The advisory system unveiled to great fanfare by Tom Ridge in 2002 stretches from green "low risk", through blue "guarded", yellow "elevated", orange "high", and finally to red "severe". According to the department's website, orange alert requires, in addition to patience and understanding during bag-searches, people to "exercise caution" when traveling and review family emergency plans.
Al Carter, 68 and retired of Harlem, was catching the subway north to pick up a doctor's prescription. He thought orange was "The highest alert level." Not that this dire warning, or in light of London, means he's changed his habits. Ambling along the platform in a brown Black Bear Golf Club polo shirt and black peaked cap, he said: "I just keep going where I have to go, and pray that it doesn't happen again."
Terror prevention activities, like searches, should be constant, Williams said, not limited to high-profile color-coded warnings. "You go to work and there's this big ol' warning. It should be like it every day."
And even the most visible aspect of the alert status, bag-searches by the Transit Police, seems to occur more often in the Bronx than downtown, Williams said. "Maybe they're richer, maybe they pay more for their stuff, maybe there's a lot of stuff going on uptown, I don't know," she said.
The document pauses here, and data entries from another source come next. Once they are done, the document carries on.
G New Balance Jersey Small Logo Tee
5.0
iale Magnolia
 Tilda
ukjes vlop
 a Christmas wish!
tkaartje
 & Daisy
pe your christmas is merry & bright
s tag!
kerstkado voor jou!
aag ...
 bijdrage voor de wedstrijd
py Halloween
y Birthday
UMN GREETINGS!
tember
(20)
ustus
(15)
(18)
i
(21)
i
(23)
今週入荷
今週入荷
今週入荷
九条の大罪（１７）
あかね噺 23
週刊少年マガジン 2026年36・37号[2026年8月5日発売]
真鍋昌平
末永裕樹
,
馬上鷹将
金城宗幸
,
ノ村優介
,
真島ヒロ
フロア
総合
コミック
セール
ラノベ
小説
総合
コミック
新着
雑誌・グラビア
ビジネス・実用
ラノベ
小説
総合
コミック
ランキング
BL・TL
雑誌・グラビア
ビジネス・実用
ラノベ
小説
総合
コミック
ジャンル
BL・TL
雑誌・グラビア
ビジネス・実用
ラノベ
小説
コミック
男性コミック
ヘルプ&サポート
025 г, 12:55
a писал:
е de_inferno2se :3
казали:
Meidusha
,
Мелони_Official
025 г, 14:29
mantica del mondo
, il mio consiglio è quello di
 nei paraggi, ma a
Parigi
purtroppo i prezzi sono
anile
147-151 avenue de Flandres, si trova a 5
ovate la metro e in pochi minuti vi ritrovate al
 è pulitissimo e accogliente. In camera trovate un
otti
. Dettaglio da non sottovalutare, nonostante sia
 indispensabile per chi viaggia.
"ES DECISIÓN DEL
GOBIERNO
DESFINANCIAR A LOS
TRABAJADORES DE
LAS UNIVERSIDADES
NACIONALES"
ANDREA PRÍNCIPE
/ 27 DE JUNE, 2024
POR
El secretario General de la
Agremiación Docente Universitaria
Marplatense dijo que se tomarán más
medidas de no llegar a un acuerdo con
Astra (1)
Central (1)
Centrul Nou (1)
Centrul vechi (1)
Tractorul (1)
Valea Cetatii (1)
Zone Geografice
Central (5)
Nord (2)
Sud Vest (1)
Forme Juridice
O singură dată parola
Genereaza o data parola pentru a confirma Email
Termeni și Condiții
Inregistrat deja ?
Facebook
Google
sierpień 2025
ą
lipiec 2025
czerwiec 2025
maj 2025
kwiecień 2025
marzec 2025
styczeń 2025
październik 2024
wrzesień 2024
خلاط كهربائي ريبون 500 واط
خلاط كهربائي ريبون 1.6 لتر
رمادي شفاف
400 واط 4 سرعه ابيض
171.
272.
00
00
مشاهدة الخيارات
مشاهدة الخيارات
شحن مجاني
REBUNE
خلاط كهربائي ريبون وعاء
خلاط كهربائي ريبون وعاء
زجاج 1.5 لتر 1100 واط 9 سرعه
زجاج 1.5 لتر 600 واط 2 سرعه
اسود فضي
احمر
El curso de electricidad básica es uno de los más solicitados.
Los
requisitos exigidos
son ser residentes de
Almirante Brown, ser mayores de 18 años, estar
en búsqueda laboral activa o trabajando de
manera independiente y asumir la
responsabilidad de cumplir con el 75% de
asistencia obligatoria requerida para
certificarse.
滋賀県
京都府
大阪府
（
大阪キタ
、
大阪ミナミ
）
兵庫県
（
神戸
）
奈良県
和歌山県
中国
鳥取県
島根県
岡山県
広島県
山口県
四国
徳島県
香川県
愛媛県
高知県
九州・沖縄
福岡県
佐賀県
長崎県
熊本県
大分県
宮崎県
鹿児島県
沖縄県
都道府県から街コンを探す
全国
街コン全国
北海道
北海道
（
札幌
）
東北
Williams, who normally takes a car to work, said she was only on the subway because her car was under repair. "Well, I'm glad I'm driving, because you don't get any of this freakiness," she said.
But Jason Knight, a 42 year-old writer from South Jamaica, Queens, believes the city is facing problems closer to hand than transnational terror. Wearing black slacks, a well-cut black business suit jacket, and a white T-shirt for contrast, Knight was a big fan of the old 42nd Street. "The cinemas, the porn - it was great," he said.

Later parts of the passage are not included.